The project will employ a mixed research approach, including grounded empirical analysis, local expert reviews, surveys, key informant interviews and focus group discussions. Initial findings from scoping visits, evidence synthesis, and stakeholder consultations highlight the emerging and declining value chains in Tanga, with a specific emphasis on the transition from traditionally important crops like maize and coffee to high-value horticultural crops. Emerging value chains include fresh fruits (avocados), vegetables (snow peas), and spices (cloves, cardamom, cinnamon and black peppers) with an export focus. This shift is driven by factors such as climate change, low maize productivity, diminishing land frontiers, and increased global demand for horticultural products. The transition to horticulture has contributed to the agriculture sector's growth in Tanga and has the potential to transform food systems while enhancing climate resilience. The governance of horticultural production, processing, sale, and trade in Tanga involves a combination of legal rules, public and private market standards, and informal rules and norms.

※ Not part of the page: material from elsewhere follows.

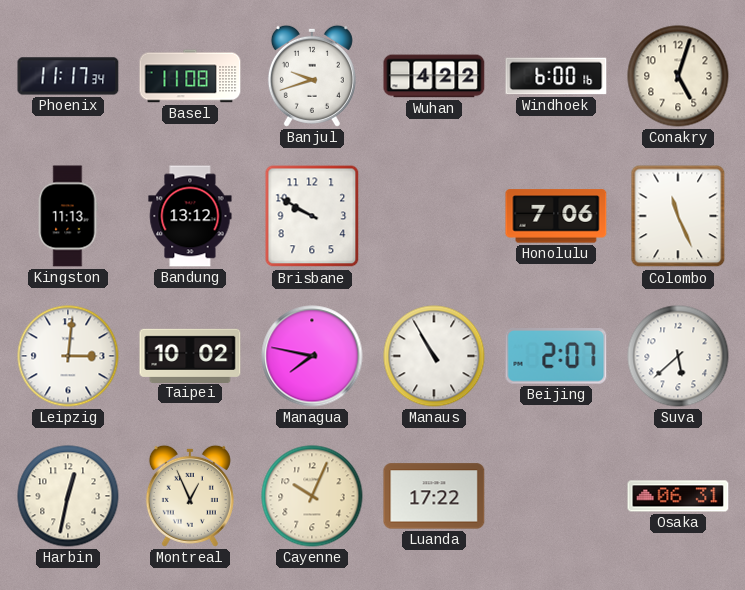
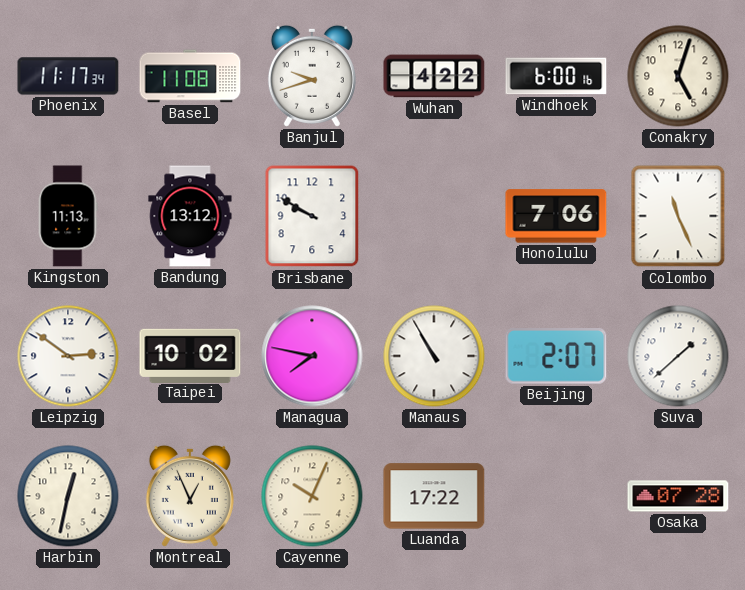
Leipzig: 3:01 -> 2:51
Suva: 5:38 -> 1:38
Osaka: 06:31 -> 07:28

Public standards set by institutions like the Tanzania Bureau of Standards (TBS) and the Tropical Pesticides and Research Institute (TPRI) aim to ensure safety and quality of produce. Private standards, established by individual companies or groups, tend to be more stringent in ensuring compliance to certain quality standards. Informal rules and norms also play a significant role, shaping relationships and conduct within the supply chains. While policies and regulations have been set in place and implemented by the responsible government authorities, effective enforcement remains a challenge. Compliance with food safety and quality standards is essential for market access, particularly for emerging export-oriented value chains like avocados and spices. Informal relationships based on trust and long-term trading are common but can also be exploitative. Engaging in export-oriented horticultural value chains presents opportunities and challenges for farmers in Tanga. Access to higher-value markets, increased demand, and potential premium prices contribute to improved livelihoods. Nonetheless, export-oriented production requires adherence to stringent food safety and quality standards, leading to the adoption of Good Agricultural Practices (GAP). Challenges include unhygienic handling (in the form of contaminated production and processing environment) increasing the food safety concerns, inadequate enforcement of rules and regulations, unsafe food (export market rejects) entering domestic markets, and low awareness among local consumers on the potential dangers posed by such foods.

 FoSTA-Health's preliminary findings have identified evidence gaps, including an understanding of the role of informal rules and norms in governing export-oriented commercial production, assessing the effectiveness of governance mechanisms in ensuring compliance with Sanitary and Phytosanitary (SPS) measures, and evaluating the transformative impact of engagement in export markets on domestic food systems. Strategies to improve enforcement, hygiene practices, and quality control measures are crucial for resilient and sustainable food systems in Tanga. (For more information, please see this citrus and avocado supply chains map [May, 2023])

The transition from traditional value chains to export-oriented horticultural value chains in the region, thus, holds great potential for sustainable agricultural development, improved livelihoods, and enhanced food security. Sustainable and resilient food systems require working solutions to challenges related to governance structures, market engagement, and agricultural practices within these value chains. 

By bridging these gaps and implementing effective strategies, Tanga can pave the way for resilient and sustainable food systems that benefit both farmers and consumers.

Next Steps for FoSTA-Health: Empirical Analysis of System Dynamics

In the coming months, FoSTA-Health will investigate further and develop an assessment of the opportunities, risks, and challenges associated with the various policy options to do so. This will include stakeholder consultations, which are already underway but will be scaled up through a two-day event in November 2023. Following the consultations, the methodology and research questions will be finalised, and desk and field research will commence. Empirical research  will involve primary data collection from various value chain actors and use the data for grounded empirical analysis. Interviews and focus group discussions with relevant actors and stakeholders at all nodes of the value chains will be conducted to understand the governance structures within the selected value chains, and rewards and risks associated with them. The project will unveil how participation in export-oriented value chains under the prevailing governance structures (formal and informal rules and norms, public and private standards) shape the food safety and quality standards, agricultural practices, price dynamics, and food and nutrition outcomes for different stakeholders.